== Work to complete ==
Two lines mark the range in the entries below: the one holding "I have a WhatsApp account with this" and the one holding "Vietnamese and the". Set down those two and all lines between them, exactly.

Collected data
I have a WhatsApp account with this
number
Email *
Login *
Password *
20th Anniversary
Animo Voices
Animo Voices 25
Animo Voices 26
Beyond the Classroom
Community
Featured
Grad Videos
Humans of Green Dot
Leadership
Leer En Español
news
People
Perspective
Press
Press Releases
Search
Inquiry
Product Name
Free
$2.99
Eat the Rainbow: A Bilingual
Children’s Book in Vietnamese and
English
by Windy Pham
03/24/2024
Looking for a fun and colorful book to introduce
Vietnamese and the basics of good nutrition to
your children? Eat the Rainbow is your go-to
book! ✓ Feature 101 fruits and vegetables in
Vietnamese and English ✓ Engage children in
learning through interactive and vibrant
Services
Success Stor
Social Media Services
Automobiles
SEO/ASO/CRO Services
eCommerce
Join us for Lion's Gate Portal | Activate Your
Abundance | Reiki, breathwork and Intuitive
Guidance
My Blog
--
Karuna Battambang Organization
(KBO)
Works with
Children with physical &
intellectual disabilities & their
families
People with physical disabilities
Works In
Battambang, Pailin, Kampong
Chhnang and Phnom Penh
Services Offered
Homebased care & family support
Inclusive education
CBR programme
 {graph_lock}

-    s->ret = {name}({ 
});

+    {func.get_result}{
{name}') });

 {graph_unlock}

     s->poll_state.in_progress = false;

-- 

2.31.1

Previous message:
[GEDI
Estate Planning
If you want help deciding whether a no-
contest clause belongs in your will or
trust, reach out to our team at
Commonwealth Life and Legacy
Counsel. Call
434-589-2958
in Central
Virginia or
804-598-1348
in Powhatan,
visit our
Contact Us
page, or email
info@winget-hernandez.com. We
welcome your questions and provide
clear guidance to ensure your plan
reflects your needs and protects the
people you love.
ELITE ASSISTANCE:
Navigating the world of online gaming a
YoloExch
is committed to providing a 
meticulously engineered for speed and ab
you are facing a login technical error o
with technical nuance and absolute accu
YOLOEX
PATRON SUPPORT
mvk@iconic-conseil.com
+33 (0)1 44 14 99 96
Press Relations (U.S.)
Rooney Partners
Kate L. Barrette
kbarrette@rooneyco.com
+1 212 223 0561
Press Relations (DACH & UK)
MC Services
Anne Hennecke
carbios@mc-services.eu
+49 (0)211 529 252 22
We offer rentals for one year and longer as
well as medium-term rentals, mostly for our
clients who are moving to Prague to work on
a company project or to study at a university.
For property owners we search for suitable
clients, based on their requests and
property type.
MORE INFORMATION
...
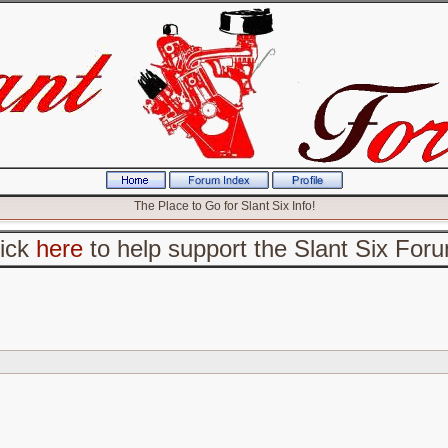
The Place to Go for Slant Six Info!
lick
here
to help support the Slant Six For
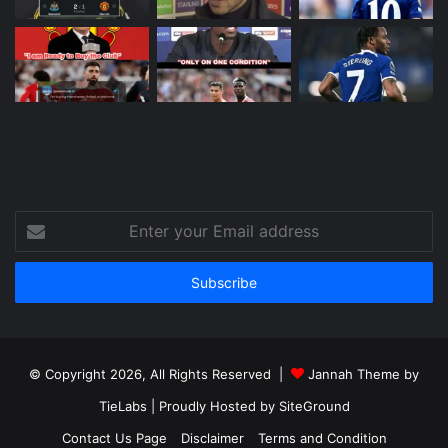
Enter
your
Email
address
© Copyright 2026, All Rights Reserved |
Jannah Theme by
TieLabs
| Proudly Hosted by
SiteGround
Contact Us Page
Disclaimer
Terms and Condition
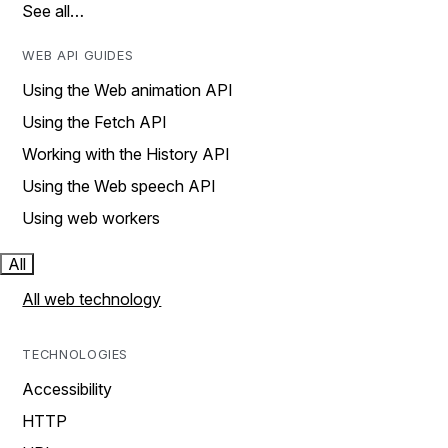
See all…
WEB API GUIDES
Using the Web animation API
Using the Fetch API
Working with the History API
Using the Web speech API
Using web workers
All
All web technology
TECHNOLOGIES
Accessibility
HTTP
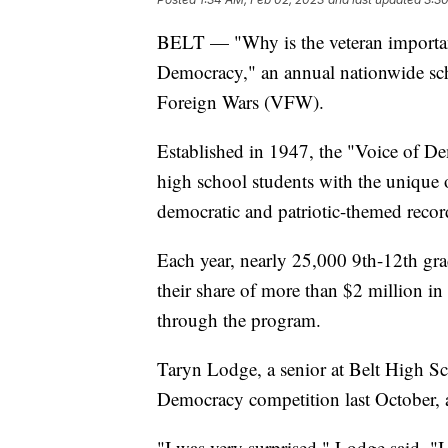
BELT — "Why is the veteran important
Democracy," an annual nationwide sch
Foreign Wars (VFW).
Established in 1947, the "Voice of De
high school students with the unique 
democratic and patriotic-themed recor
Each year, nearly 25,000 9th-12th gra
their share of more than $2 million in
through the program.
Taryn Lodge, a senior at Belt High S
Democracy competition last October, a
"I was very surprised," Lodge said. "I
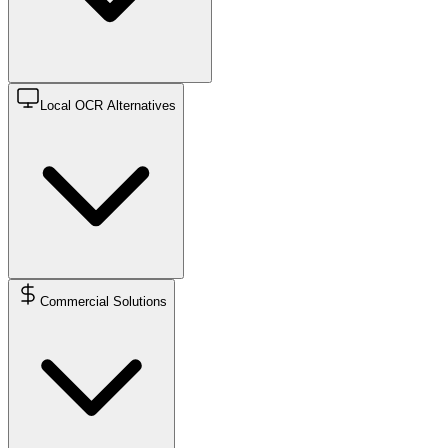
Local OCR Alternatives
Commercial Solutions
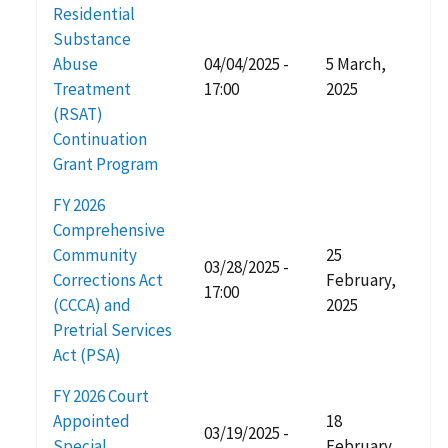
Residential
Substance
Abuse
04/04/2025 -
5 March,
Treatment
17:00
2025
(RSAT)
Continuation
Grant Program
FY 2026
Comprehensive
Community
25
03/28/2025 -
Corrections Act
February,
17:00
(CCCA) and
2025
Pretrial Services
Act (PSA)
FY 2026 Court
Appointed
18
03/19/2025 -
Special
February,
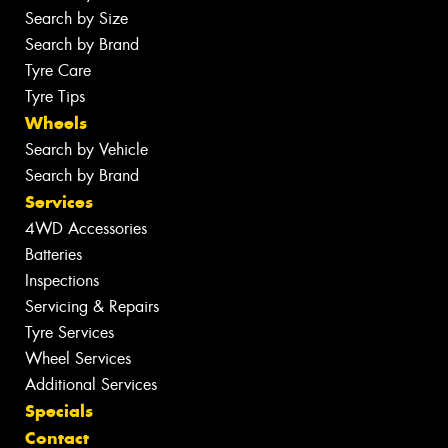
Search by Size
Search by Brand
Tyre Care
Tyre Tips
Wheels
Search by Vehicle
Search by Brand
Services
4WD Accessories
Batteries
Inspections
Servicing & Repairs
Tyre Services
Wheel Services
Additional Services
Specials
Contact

== Your response ==
I have a WhatsApp account with this
number
Email *
Login *
Password *
20th Anniversary
Animo Voices
Animo Voices 25
Animo Voices 26
Beyond the Classroom
Community
Featured
Grad Videos
Humans of Green Dot
Leadership
Leer En Español
news
People
Perspective
Press
Press Releases
Search
Inquiry
Product Name
Free
$2.99
Eat the Rainbow: A Bilingual
Children’s Book in Vietnamese and
English
by Windy Pham
03/24/2024
Looking for a fun and colorful book to introduce
Vietnamese and the basics of good nutrition to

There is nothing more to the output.